◆ Entries taken from a collection
- - - -

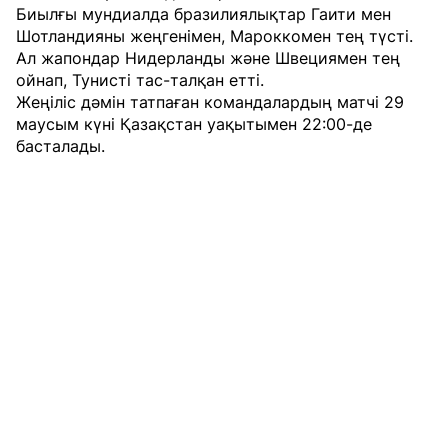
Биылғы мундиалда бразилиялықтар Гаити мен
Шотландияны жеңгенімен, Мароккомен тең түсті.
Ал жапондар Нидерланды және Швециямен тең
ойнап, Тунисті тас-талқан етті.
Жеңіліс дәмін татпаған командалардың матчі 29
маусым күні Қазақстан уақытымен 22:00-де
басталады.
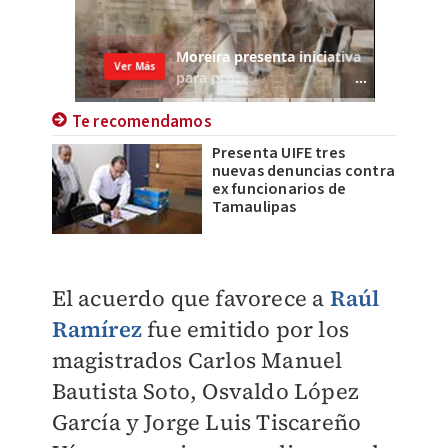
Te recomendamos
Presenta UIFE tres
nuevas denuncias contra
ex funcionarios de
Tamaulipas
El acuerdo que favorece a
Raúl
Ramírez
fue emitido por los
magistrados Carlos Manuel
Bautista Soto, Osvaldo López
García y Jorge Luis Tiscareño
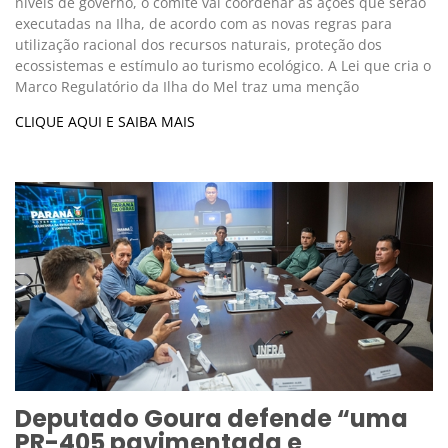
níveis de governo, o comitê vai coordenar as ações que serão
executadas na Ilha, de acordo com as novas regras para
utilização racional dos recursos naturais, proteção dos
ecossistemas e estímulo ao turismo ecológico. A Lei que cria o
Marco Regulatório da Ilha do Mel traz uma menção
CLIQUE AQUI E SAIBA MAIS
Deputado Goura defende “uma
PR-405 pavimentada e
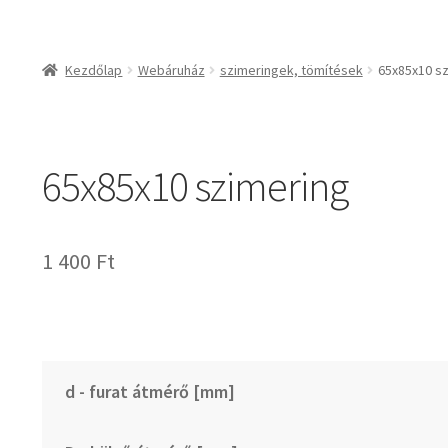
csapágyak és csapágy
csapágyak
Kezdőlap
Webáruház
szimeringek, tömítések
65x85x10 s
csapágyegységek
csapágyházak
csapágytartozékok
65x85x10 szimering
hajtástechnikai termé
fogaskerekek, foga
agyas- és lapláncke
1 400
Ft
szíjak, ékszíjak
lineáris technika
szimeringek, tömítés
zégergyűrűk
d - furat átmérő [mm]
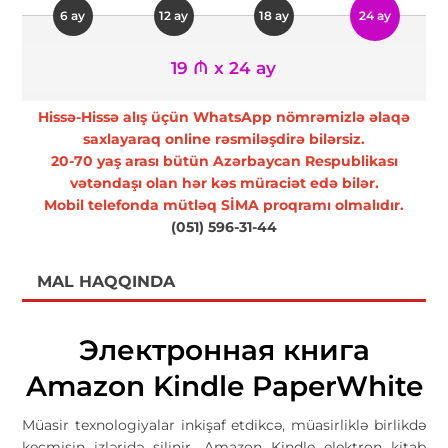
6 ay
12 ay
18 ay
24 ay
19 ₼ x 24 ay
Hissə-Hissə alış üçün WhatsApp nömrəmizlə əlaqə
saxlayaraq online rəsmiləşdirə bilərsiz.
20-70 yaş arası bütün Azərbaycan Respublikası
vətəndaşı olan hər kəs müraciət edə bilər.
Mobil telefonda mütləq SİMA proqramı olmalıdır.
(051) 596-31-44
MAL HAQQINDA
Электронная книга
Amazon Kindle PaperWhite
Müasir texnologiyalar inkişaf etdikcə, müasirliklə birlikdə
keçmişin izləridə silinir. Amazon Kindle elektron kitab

- - - -

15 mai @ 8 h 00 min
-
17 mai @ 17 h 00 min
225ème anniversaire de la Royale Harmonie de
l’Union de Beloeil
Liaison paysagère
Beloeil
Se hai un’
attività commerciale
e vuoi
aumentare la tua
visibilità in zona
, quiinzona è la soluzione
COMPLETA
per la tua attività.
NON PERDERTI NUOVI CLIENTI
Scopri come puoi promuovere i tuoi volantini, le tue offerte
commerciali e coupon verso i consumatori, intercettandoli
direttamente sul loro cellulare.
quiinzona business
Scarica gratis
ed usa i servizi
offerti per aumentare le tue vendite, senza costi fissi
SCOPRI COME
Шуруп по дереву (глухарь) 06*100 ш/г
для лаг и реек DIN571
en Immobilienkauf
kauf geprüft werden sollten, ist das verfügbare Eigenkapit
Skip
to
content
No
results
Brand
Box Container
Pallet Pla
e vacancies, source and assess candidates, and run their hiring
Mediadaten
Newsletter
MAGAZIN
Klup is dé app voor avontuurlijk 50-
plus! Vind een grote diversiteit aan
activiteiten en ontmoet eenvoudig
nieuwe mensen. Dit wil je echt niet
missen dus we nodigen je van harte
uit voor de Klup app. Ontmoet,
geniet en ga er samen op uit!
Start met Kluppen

- - - -

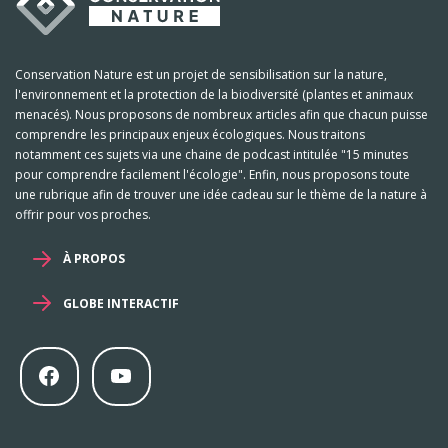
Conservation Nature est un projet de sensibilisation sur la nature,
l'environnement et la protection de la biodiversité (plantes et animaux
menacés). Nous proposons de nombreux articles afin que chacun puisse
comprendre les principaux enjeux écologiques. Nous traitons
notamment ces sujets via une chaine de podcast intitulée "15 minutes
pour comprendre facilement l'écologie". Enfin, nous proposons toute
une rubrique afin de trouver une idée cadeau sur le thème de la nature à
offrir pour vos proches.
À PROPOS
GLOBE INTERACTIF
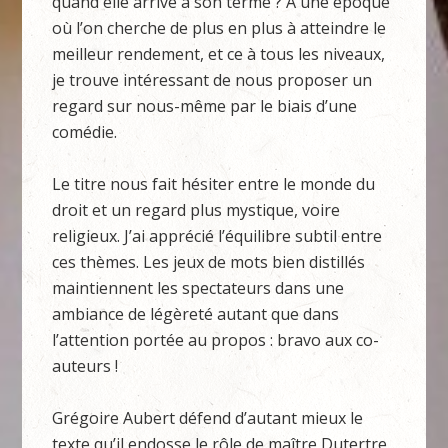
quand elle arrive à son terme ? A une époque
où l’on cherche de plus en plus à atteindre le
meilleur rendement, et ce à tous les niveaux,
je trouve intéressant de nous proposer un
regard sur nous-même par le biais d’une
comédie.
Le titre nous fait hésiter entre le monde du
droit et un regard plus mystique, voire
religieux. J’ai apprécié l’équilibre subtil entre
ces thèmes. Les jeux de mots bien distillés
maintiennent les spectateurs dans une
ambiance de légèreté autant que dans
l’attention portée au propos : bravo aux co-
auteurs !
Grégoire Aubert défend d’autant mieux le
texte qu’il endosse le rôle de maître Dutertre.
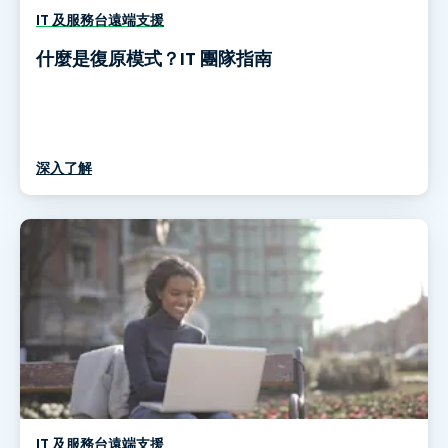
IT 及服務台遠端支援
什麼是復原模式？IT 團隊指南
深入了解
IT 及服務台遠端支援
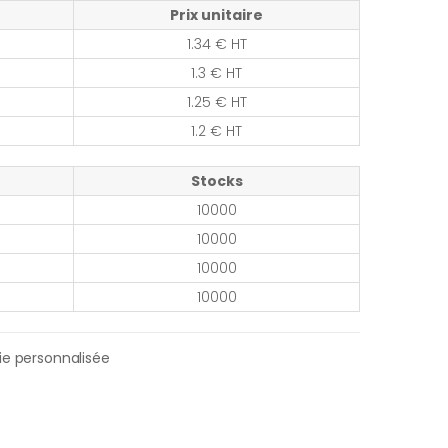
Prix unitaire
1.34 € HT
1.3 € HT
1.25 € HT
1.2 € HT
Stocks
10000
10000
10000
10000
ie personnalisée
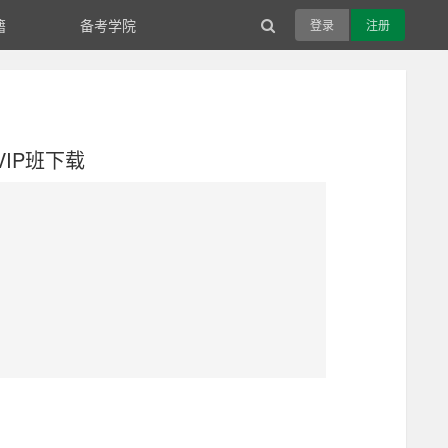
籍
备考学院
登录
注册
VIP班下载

- - - -

◆ Exercise brief
In the data above, find the line with "225ème anniversaire de la Royale Harmonie de" and the line with "Start met Kluppen". Retype both, plus every line between them, exactly.

◆ Exercise solution
225ème anniversaire de la Royale Harmonie de
l’Union de Beloeil
Liaison paysagère
Beloeil
Se hai un’
attività commerciale
e vuoi
aumentare la tua
visibilità in zona
, quiinzona è la soluzione
COMPLETA
per la tua attività.
NON PERDERTI NUOVI CLIENTI
Scopri come puoi promuovere i tuoi volantini, le tue offerte
commerciali e coupon verso i consumatori, intercettandoli
direttamente sul loro cellulare.
quiinzona business
Scarica gratis
ed usa i servizi
offerti per aumentare le tue vendite, senza costi fissi
SCOPRI COME
Шуруп по дереву (глухарь) 06*100 ш/г
для лаг и реек DIN571
en Immobilienkauf
kauf geprüft werden sollten, ist das verfügbare Eigenkapit
Skip
to
content
No
results
Brand
Box Container
Pallet Pla
e vacancies, source and assess candidates, and run their hiring
Mediadaten
Newsletter
MAGAZIN
Klup is dé app voor avontuurlijk 50-
plus! Vind een grote diversiteit aan
activiteiten en ontmoet eenvoudig
nieuwe mensen. Dit wil je echt niet
missen dus we nodigen je van harte
uit voor de Klup app. Ontmoet,
geniet en ga er samen op uit!
Start met Kluppen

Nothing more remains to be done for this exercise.